▸ **What the exercise asks**
Starting at the line with "almente nas competições", return every line through the final one of the data, word for word. Pictures stay out.

>>

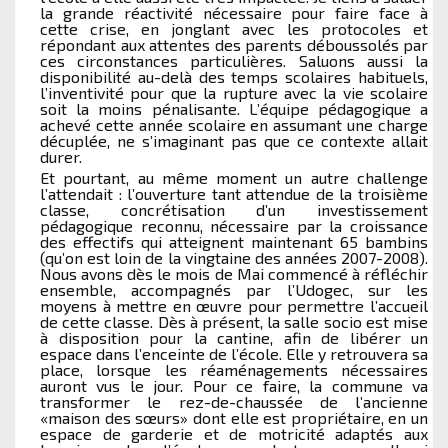
la grande réactivité nécessaire pour faire face à
cette crise, en jonglant avec les protocoles et
répondant aux attentes des parents déboussolés par
ces circonstances particulières. Saluons aussi la
disponibilité au-delà des temps scolaires habituels,
l’inventivité pour que la rupture avec la vie scolaire
soit la moins pénalisante. L’équipe pédagogique a
achevé cette année scolaire en assumant une charge
décuplée, ne s’imaginant pas que ce contexte allait
durer.
Et pourtant, au même moment un autre challenge
l’attendait : l’ouverture tant attendue de la troisième
classe, concrétisation d’un investissement
pédagogique reconnu, nécessaire par la croissance
des effectifs qui atteignent maintenant 65 bambins
(qu’on est loin de la vingtaine des années 2007-2008).
Nous avons dès le mois de Mai commencé à réfléchir
ensemble, accompagnés par l’Udogec, sur les
moyens à mettre en œuvre pour permettre l’accueil
de cette classe. Dès à présent, la salle socio est mise
à disposition pour la cantine, afin de libérer un
espace dans l’enceinte de l’école. Elle y retrouvera sa
place, lorsque les réaménagements nécessaires
auront vus le jour. Pour ce faire, la commune va
transformer le rez-de-chaussée de l’ancienne
«maison des sœurs» dont elle est propriétaire, en un
espace de garderie et de motricité adaptés aux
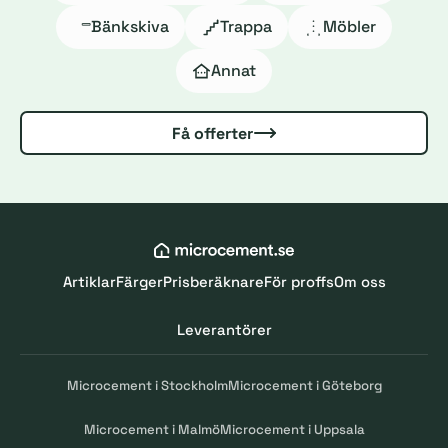
Bänkskiva
Trappa
Möbler
Annat
Få offerter
Artiklar
Färger
Prisberäknare
För proffs
Om oss
Leverantörer
Microcement i Stockholm
Microcement i Göteborg
Microcement i Malmö
Microcement i Uppsala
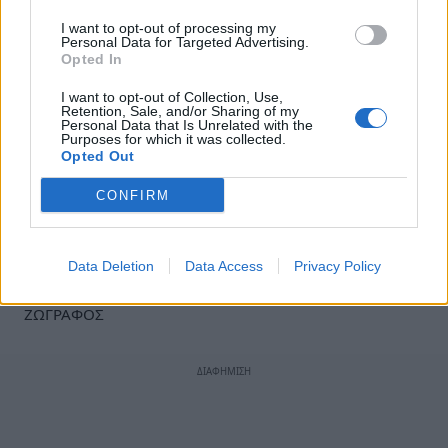
ντοκουμέντο για την τέχνη της εποχής του, αλλά
I want to opt-out of processing my
Personal Data for Targeted Advertising.
και αξιόλογα από κάθε άποψη λογοτεχνικά
Opted In
κείμενα.
I want to opt-out of Collection, Use,
Retention, Sale, and/or Sharing of my
Πηγή:
SanSimera.gr
Personal Data that Is Unrelated with the
Purposes for which it was collected.
Opted Out
Ακολουθήστε το
notospress.gr
στο Google News και
CONFIRM
μάθετε πρώτοι
όλες τις ειδήσεις
Data Deletion
Data Access
Privacy Policy
TAGS:
ΒΙΝΣΕΝΤ ΒΑΝ ΓΚΟΓΚ
ΣΑΝ ΣΗΜΕΡΑ
ΖΩΓΡΑΦΟΣ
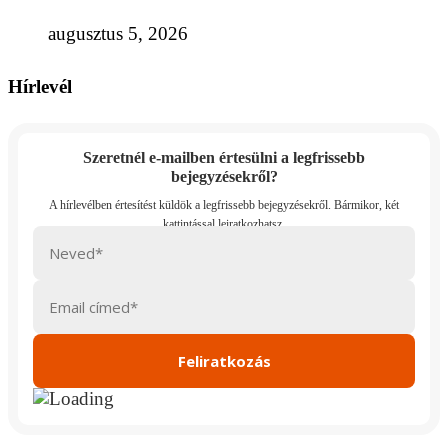
augusztus 5, 2026
Hírlevél
Szeretnél e-mailben értesülni a legfrissebb
bejegyzésekről?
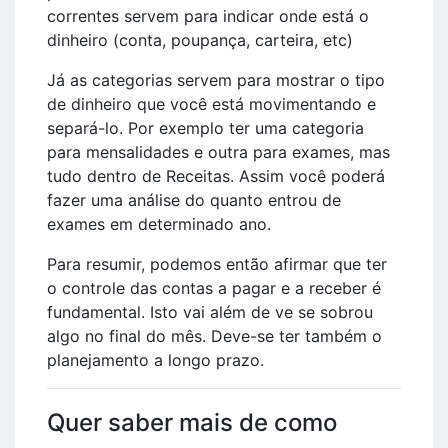
correntes servem para indicar onde está o
dinheiro (conta, poupança, carteira, etc)
Já as categorias servem para mostrar o tipo
de dinheiro que você está movimentando e
separá-lo. Por exemplo ter uma categoria
para mensalidades e outra para exames, mas
tudo dentro de Receitas. Assim você poderá
fazer uma análise do quanto entrou de
exames em determinado ano.
Para resumir, podemos então afirmar que ter
o controle das contas a pagar e a receber é
fundamental. Isto vai além de ve se sobrou
algo no final do mês. Deve-se ter também o
planejamento a longo prazo.
Quer saber mais de como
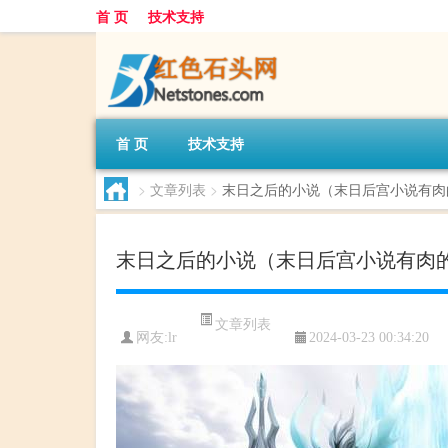
首 页
技术支持
首 页
技术支持
>
文章列表
>
末日之后的小说（末日后宫小说有肉
末日之后的小说（末日后宫小说有肉
文章列表
网友:
lr
2024-03-23 00:34:20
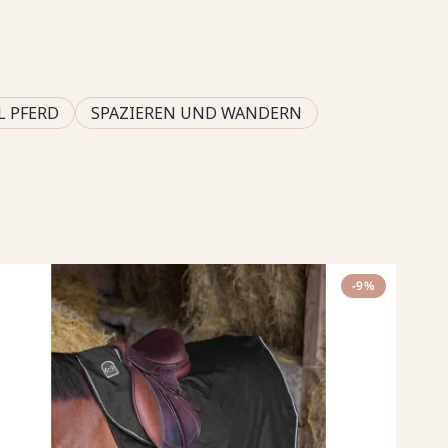
L PFERD
SPAZIEREN UND WANDERN
-9%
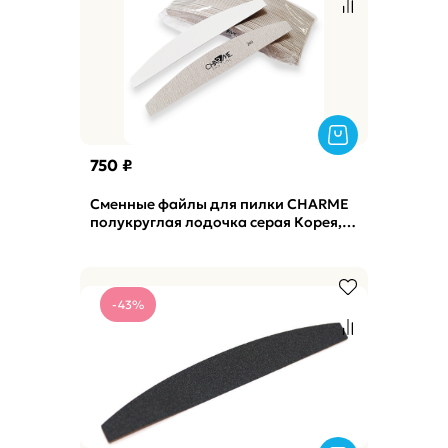
750 ₽
Сменные файлы для пилки CHARME
полукруглая лодочка серая Корея,
240грит (50шт)
-43%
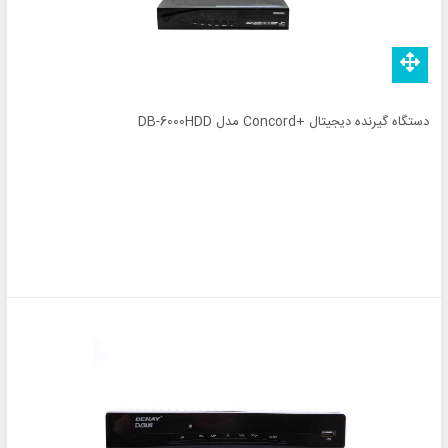
دستگاه گیرنده دیجیتال +Concord مدل DB-6000HDD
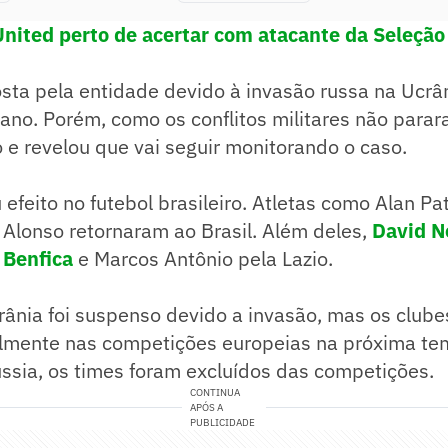
nited perto de acertar com atacante da Seleção 
osta pela entidade devido à invasão russa na Ucrâ
 ano. Porém, como os conflitos militares não parara
 e revelou que vai seguir monitorando o caso.
 efeito no futebol brasileiro. Atletas como Alan Pa
r Alonso retornaram ao Brasil. Além deles,
David Ne
 Benfica
e Marcos Antônio pela Lazio.
rânia foi suspenso devido a invasão, mas os clube
almente nas competições europeias na próxima te
ssia, os times foram excluídos das competições.
CONTINUA
APÓS A
PUBLICIDADE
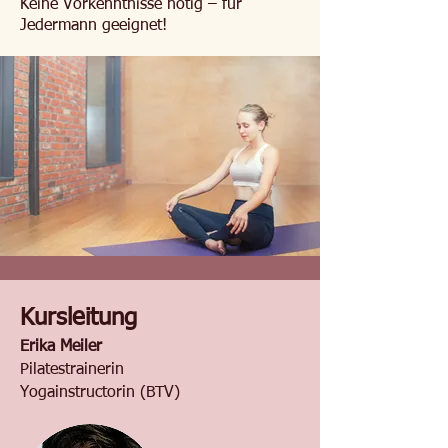
Keine Vorkenntnisse nötig – für
Jedermann geeignet!
Kursleitung
Erika Meiler
Pilatestrainerin
Yogainstructorin (BTV)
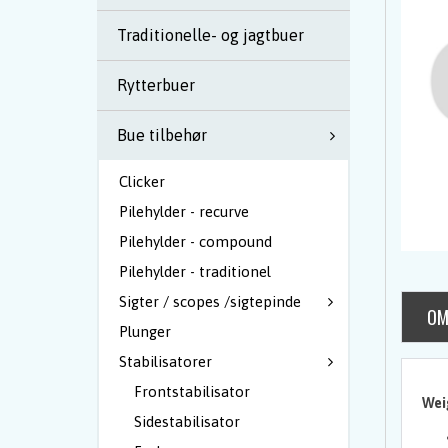
Traditionelle- og jagtbuer
Rytterbuer
Bue tilbehør
Clicker
Pilehylder - recurve
Pilehylder - compound
Pilehylder - traditionel
Sigter / scopes /sigtepinde
OM
Plunger
Stabilisatorer
Frontstabilisator
Wei
Sidestabilisator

<<

▸ **Solved exercise**
almente nas competições europeias na próxima te
ssia, os times foram excluídos das competições.
CONTINUA
APÓS A
PUBLICIDADE
Keine Vorkenntnisse nötig – für
Jedermann geeignet!
Kursleitung
Erika Meiler
Pilatestrainerin
Yogainstructorin (BTV)
Traditionelle- og jagtbuer
Rytterbuer
Bue tilbehør
Clicker
Pilehylder - recurve
Pilehylder - compound
Pilehylder - traditionel
Sigter / scopes /sigtepinde
OM
Plunger
Stabilisatorer
Frontstabilisator
Wei
Sidestabilisator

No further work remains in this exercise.